*** Source data ***

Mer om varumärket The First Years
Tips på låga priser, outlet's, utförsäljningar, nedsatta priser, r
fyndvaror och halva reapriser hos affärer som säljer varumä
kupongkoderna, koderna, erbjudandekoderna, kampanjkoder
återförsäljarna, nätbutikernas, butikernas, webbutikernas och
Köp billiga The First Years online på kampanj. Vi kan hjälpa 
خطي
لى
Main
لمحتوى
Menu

*** End of Source data ***
*** Source data ***

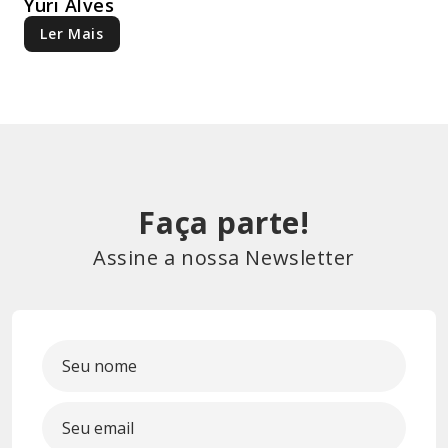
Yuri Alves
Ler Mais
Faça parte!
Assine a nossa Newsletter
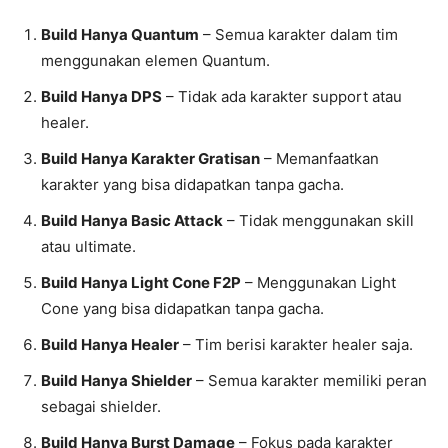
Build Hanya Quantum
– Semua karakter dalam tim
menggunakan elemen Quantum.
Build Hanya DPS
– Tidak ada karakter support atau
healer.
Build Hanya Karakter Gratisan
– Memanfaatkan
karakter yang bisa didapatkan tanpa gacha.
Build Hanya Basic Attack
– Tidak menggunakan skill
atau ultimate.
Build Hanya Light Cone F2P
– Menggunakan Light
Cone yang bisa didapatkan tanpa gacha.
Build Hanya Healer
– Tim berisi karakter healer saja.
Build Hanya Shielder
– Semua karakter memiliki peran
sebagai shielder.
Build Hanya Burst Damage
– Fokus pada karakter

*** End of Source data ***

Write down exactly the span of lines above from the one containing "Build Hanya Quantum" to the one containing "sebagai shielder.", both ends included.

Worked solution:
Build Hanya Quantum
– Semua karakter dalam tim
menggunakan elemen Quantum.
Build Hanya DPS
– Tidak ada karakter support atau
healer.
Build Hanya Karakter Gratisan
– Memanfaatkan
karakter yang bisa didapatkan tanpa gacha.
Build Hanya Basic Attack
– Tidak menggunakan skill
atau ultimate.
Build Hanya Light Cone F2P
– Menggunakan Light
Cone yang bisa didapatkan tanpa gacha.
Build Hanya Healer
– Tim berisi karakter healer saja.
Build Hanya Shielder
– Semua karakter memiliki peran
sebagai shielder.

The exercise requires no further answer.